CEO of Answer Startup Questions AI’s Bad Rap
TECHNOLOGY: Sensay’s Crystal Rose sees robots helping humans connect.
Tech visionaries have long predicted that artificial intelligence, or AI, will destroy large swaths of human jobs.
But Crystal Rose, chief operating officer of Venice-based startup Sensay, said there are some areas where AI software can work alongside humans. Her company received $4.5 million in seed funding last week to propel that vision forward in a round led by Norwest Venture Partners with participation from Sweet Capital, NHN, Draper Associates, and downtown’s Greycroft Partners as well as some previous investors to bring the total the company has raised to $6 million.
Sensay uses an artificially intelligent chat bot to connect users on its platform with questions to other users who might have answers. Questions posed vary from where to find the best slice of pizza to queries about relationship problems. The vast majority of Sensay’s more than 1 million registered users are active monthly, said Rose, who co-founded the firm last year with Chief Executive Ariel Jalali.
“We are seeking to index the world’s humans by their knowledge and experience,” said Rose. “Knowledge is the one product that we all have that will not able to be – at least in the short term – taken over by AI.”
The company will use the funding to hire a data scientist and community managers as well as to move out of accelerator Amplify.LA and into a new office.
Rubicon Readjustment
Digital advertising marketplace Rubicon Project’s stock fell 33 percent to close at $9.50 a share on Aug. 3 after the company lowered its revenue guidance for the year and acknowledged being a step behind on the emergent industry trend of “header bidding.”
While the Playa Vista company’s second-quarter revenue grew 33 percent year over year to $70.5 million, its 2016 revenue guidance fell from $355 million to $305 million.
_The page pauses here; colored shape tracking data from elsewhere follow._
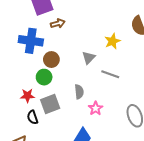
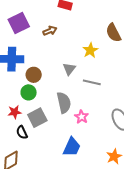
brown arrow: (58, 23) -> (50, 31), moved
gray semicircle: (79, 92) -> (64, 103), size x1.5

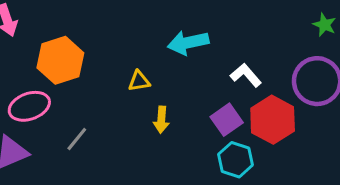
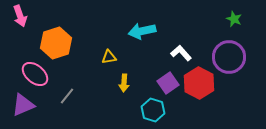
pink ellipse: (29, 106) -> (35, 74), turned 60
cyan hexagon: (236, 160) -> (153, 110), moved

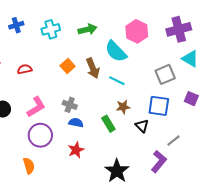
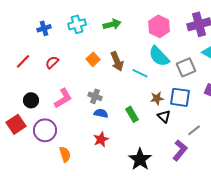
blue cross: (16, 25) -> (44, 28), moved
cyan semicircle: (116, 51) -> (159, 56), moved
red semicircle: (25, 69) -> (52, 62), turned -32
brown star: (123, 107) -> (157, 98), moved
purple circle: (40, 135) -> (45, 130), moved
orange semicircle: (29, 166) -> (65, 154), moved

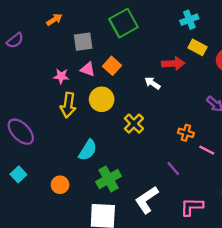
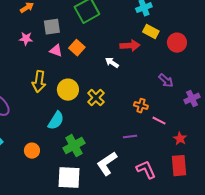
pink star: (61, 76) -> (26, 39), moved
yellow circle: (102, 99) -> (68, 90), moved
purple line: (173, 169) -> (130, 137), turned -56
pink L-shape: (192, 207) -> (146, 170), turned 65

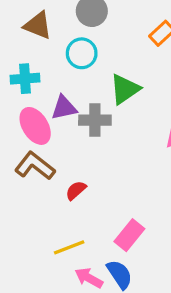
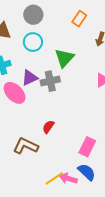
brown L-shape: (35, 166) -> (26, 146), moved
yellow line: (69, 247) -> (54, 178), moved

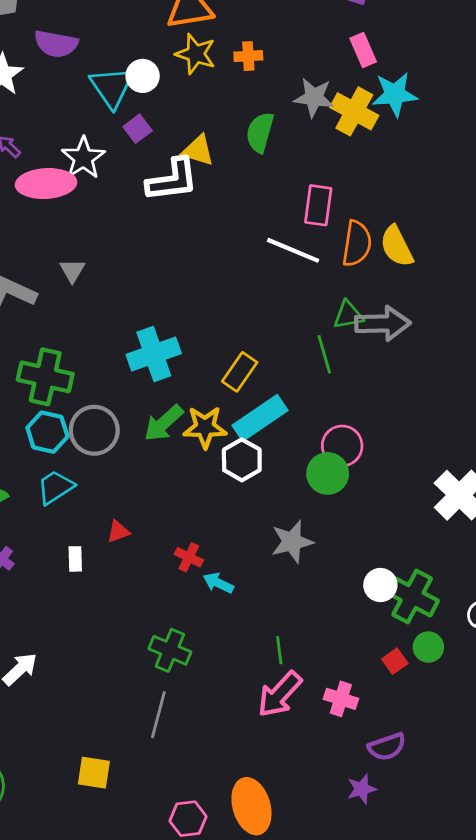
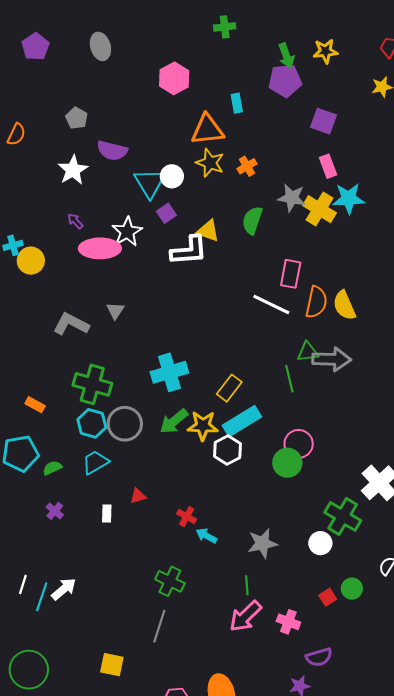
orange cross: (248, 56) -> (247, 166), turned -30
gray star: (292, 542) -> (262, 543), moved
green cross: (412, 597) -> (343, 516), moved

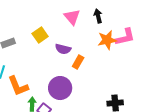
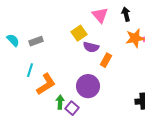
yellow square: (40, 35) -> (79, 33), moved
orange L-shape: (18, 86) -> (46, 84), turned -100

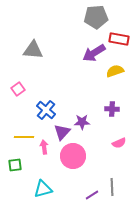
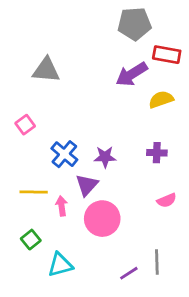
purple star: (82, 122) -> (105, 157), moved
green square: (15, 165) -> (31, 240), moved, turned -32

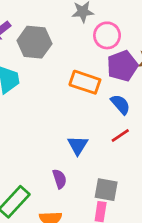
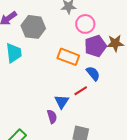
red line: (120, 135) -> (81, 91), moved
purple semicircle: (59, 179) -> (52, 117), moved

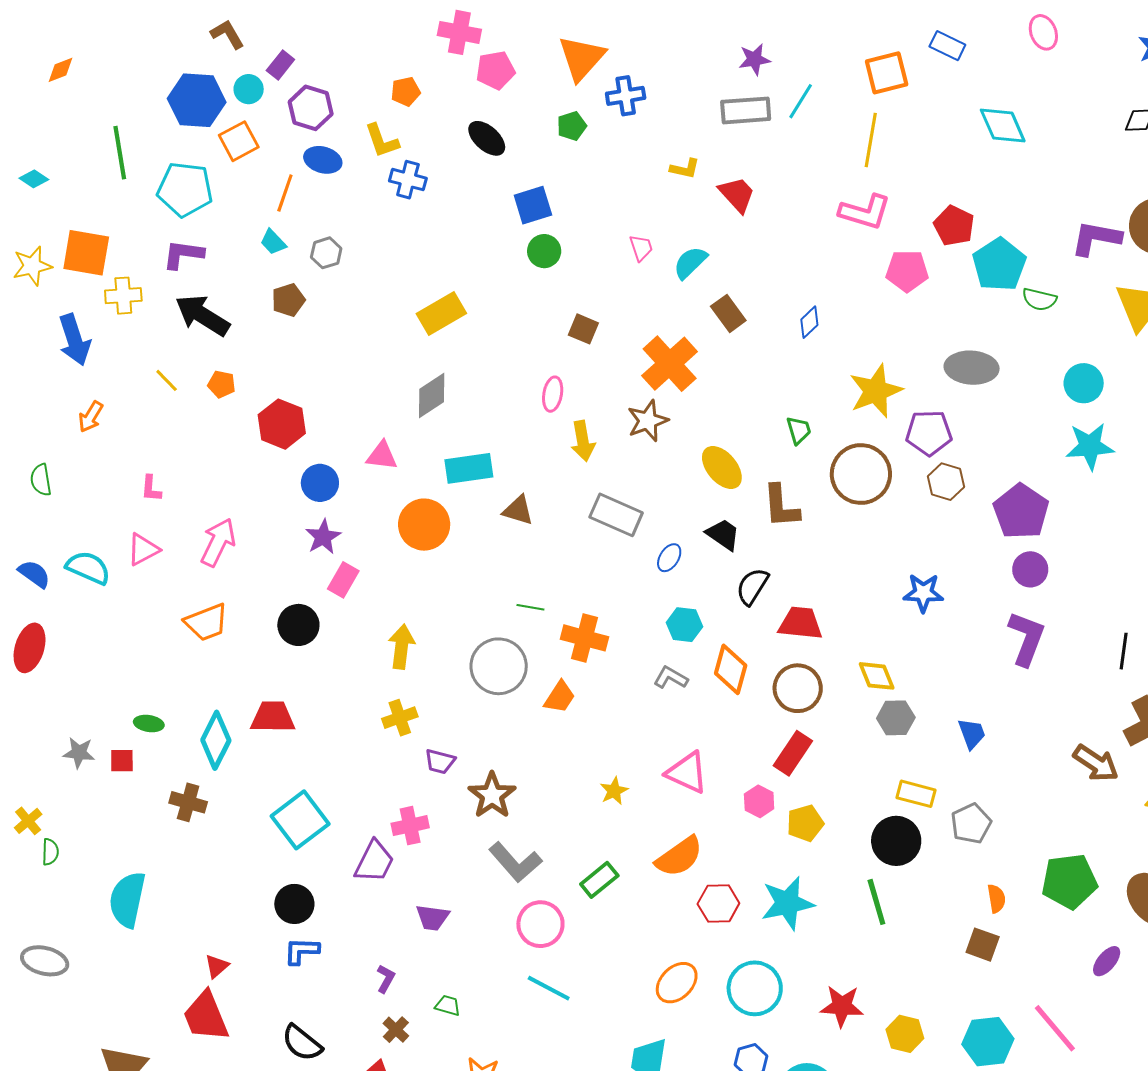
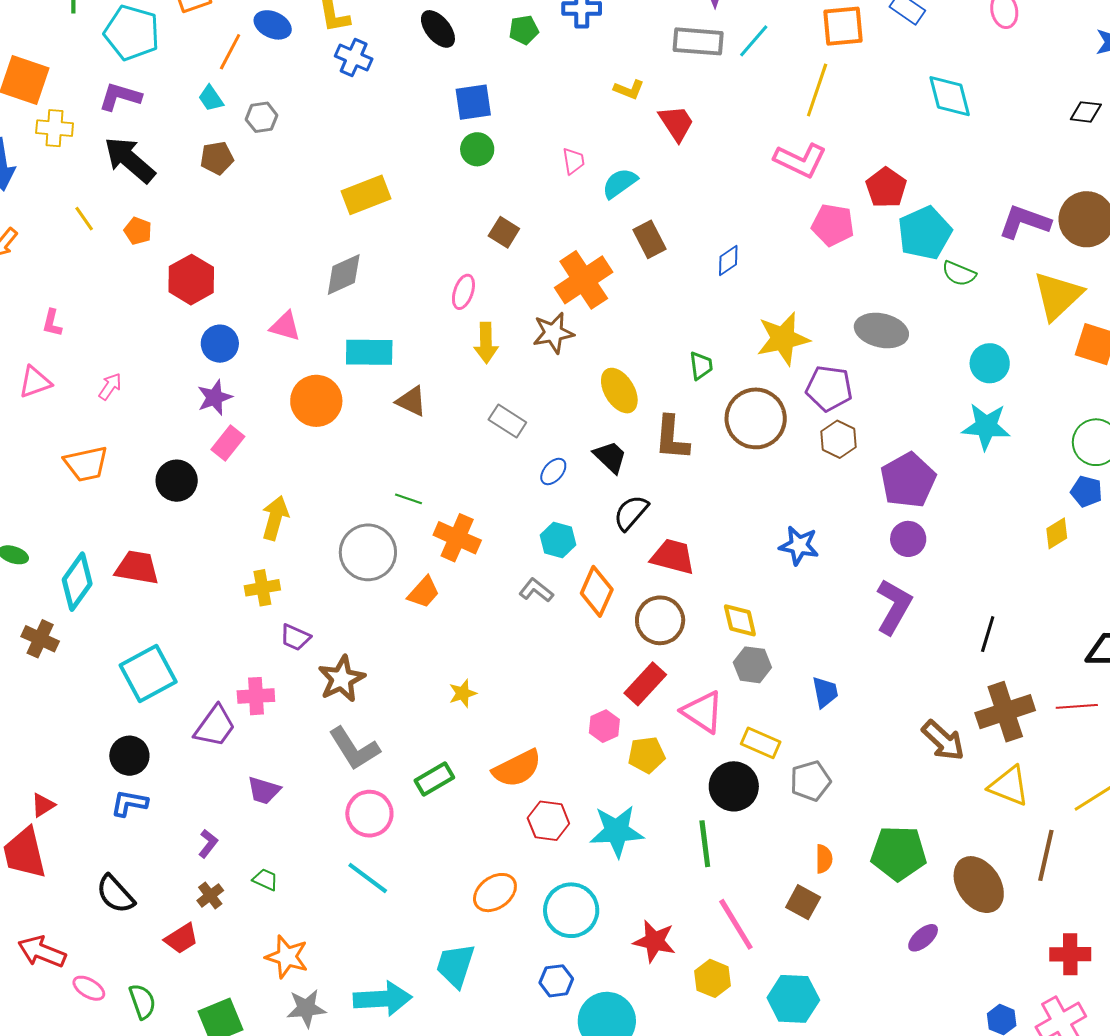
gray rectangle: (616, 515) -> (507, 421), size x0.7
pink arrow: (218, 542) -> (110, 386), size x0.6
pink triangle: (687, 773) -> (703, 712), moved
pink line: (1055, 1028) -> (736, 924), moved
The drop can be partly attributed to an unexpected 2 percent dip in the number of desktop ad-space bids flowing through its exchanges.
Header bidding is a process through which advertising exchanges compete all at once to buy up ad space on a website. Previously, digital ad space was shopped around to advertising exchanges one at a time until inventory was sold. Web publishers employ header bidding because the pressurized competition among ad exchanges drives up advertising rates.
Rubicon implemented a header-bidding feature in October, but the firm’s leadership was caught off guard by how rapidly the process was adopted. The company had planned to improve its mobile and video ad technologies first, said Dallas Lawrence, the company’s chief communications officer, because those avenues are thought to be a more promising revenue stream.